Ironworkers’ President Joe Hunt Steps Down; Wise Succeeds
A decade after taking over the ironworkers’ union at a particularly low point in its history, General President Joseph J. Hunt, 68, is stepping down, expressing confidence that the union now is one of the most “transparent and progressive” in the building trades. Replacing him—as of Feb. 1 in an expected succession—will be Walter Wise, general secretary since 2008. The union has 125,000 members, according to a spokesman.
Hunt took over the top post of the Washington, D.C.-based International Association of Bridge, Structural, Ornamental and Reinforcing Iron Workers in 2001, several months after the resignation of his predecessor, Jake West, who was under a federal probe for allegedly using union funds to pay for personal expenses. Hunt, union treasurer at the time and a former union district council president in St. Louis, was not involved.

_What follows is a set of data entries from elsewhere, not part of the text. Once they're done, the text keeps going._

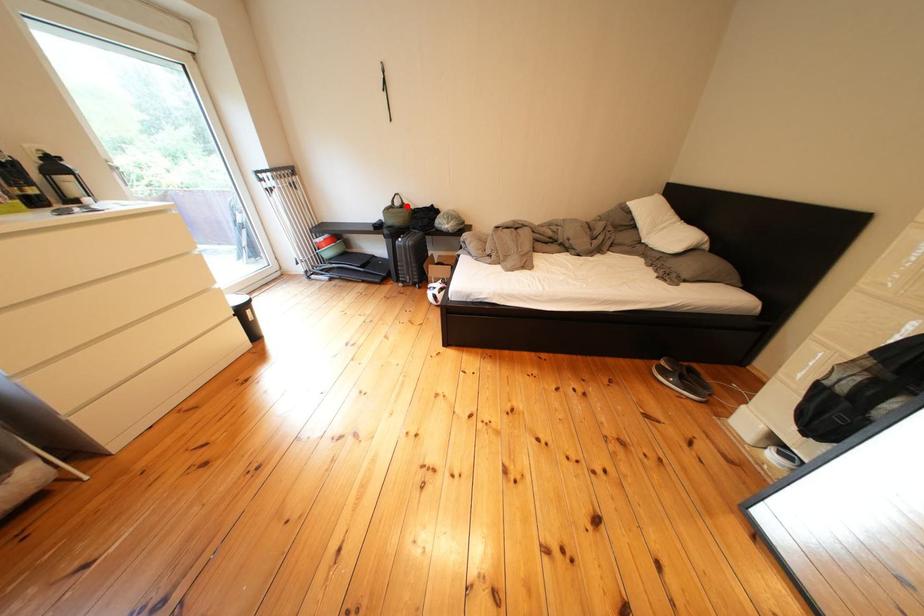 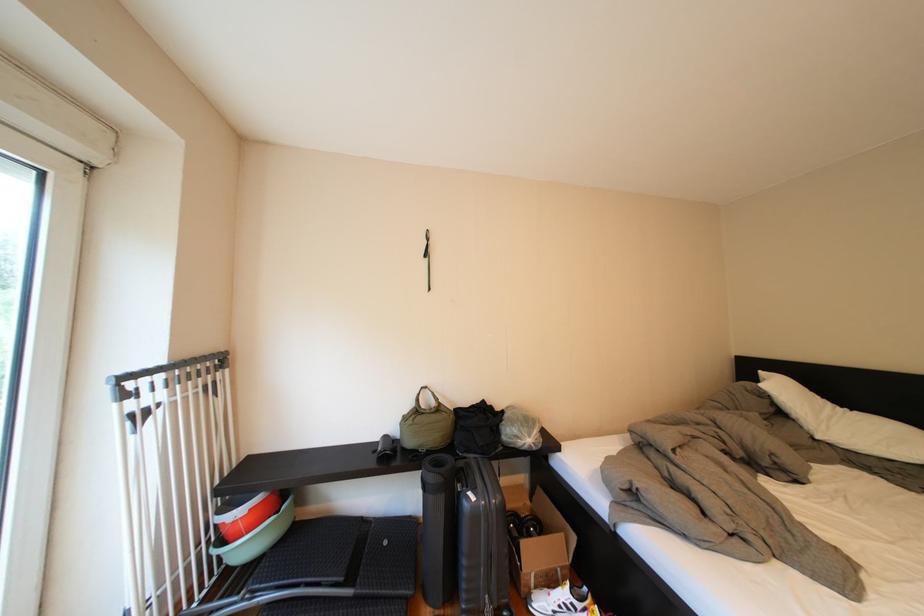 Question: I am providing you with two images of the same scene from different viewpoints. In image1, a red point is highlighted. Considering the same 3D point in image2, which of the following is correct?

Choices:
 (A) It is closer
 (B) It is farther

Answer: (B) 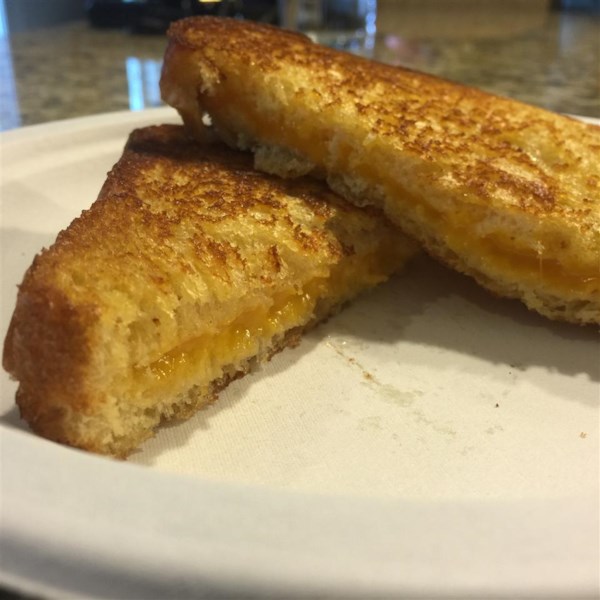 Locate an element on the screen. This screenshot has height=600, width=600. counter is located at coordinates (69, 65). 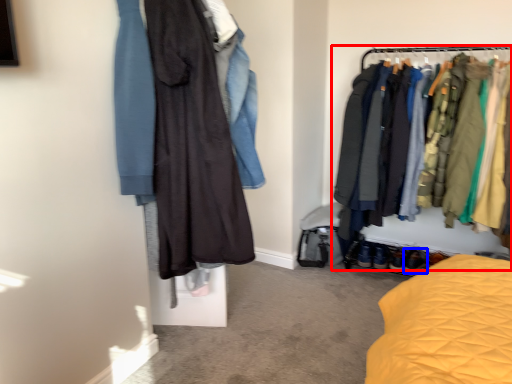 Question: Which point is further to the camera, closet (highlighted by a red box) or footwear (highlighted by a blue box)?

Choices:
 (A) closet
 (B) footwear

Answer: (B) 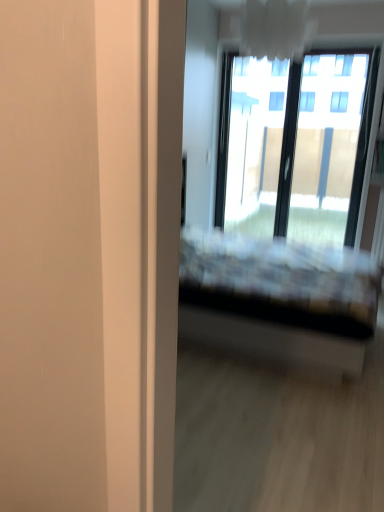 Question: Considering the relative sizes of plaid fabric bed at center and transparent glass window at upper right in the image provided, is plaid fabric bed at center shorter than transparent glass window at upper right?

Choices:
 (A) no
 (B) yes

Answer: (B)

Question: Is plaid fabric bed at center closer to camera compared to transparent glass window at upper right?

Choices:
 (A) no
 (B) yes

Answer: (B)

Question: Is transparent glass window at upper right located within plaid fabric bed at center?

Choices:
 (A) no
 (B) yes

Answer: (A)

Question: Does plaid fabric bed at center have a lesser width compared to transparent glass window at upper right?

Choices:
 (A) yes
 (B) no

Answer: (B)

Question: Can you confirm if plaid fabric bed at center is smaller than transparent glass window at upper right?

Choices:
 (A) yes
 (B) no

Answer: (B)

Question: Is plaid fabric bed at center positioned beyond the bounds of transparent glass window at upper right?

Choices:
 (A) yes
 (B) no

Answer: (A)

Question: Does transparent glass window at upper right have a lesser width compared to plaid fabric bed at center?

Choices:
 (A) no
 (B) yes

Answer: (B)

Question: From a real-world perspective, is transparent glass window at upper right physically below plaid fabric bed at center?

Choices:
 (A) no
 (B) yes

Answer: (A)

Question: Is plaid fabric bed at center at the back of transparent glass window at upper right?

Choices:
 (A) yes
 (B) no

Answer: (B)

Question: Is transparent glass window at upper right positioned beyond the bounds of plaid fabric bed at center?

Choices:
 (A) yes
 (B) no

Answer: (A)

Question: Considering the relative sizes of transparent glass window at upper right and plaid fabric bed at center in the image provided, is transparent glass window at upper right smaller than plaid fabric bed at center?

Choices:
 (A) yes
 (B) no

Answer: (A)

Question: Is transparent glass window at upper right with plaid fabric bed at center?

Choices:
 (A) yes
 (B) no

Answer: (B)

Question: Looking at their shapes, would you say transparent glass window at upper right is wider or thinner than plaid fabric bed at center?

Choices:
 (A) wide
 (B) thin

Answer: (B)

In his acceptance speech then, Hunt referred to “troubling revelations and disturbing truths” about the activities of West and other former union officials (ENR 8/27/01 p. 11). Two years later, West was sentenced in federal court to three years in prison and fined $125,000 for embezzling union pension money.
Hunt was challenged by an Ohio union official for the presidency, but he later won praise from federal officials for posting the union’s financial disclosure forms on its website. He says he will remain chairman of Washington-based Union Labor Life Insurance Co. which had also faced ethical issues before he joined its board in 2006.
Hunt says he will continue to work with the Ironworker Management Progressive Action Cooperative Trust, a labor-management unit launched during his tenure that seeks to increase union market share.
Wise, 59, is formerly president of the union’s mid-Atlantic district council and studied engineering at Virginia Polytechnic Institute and State University, Blacksburg. He is challenging union leadership to double market share in 10 years.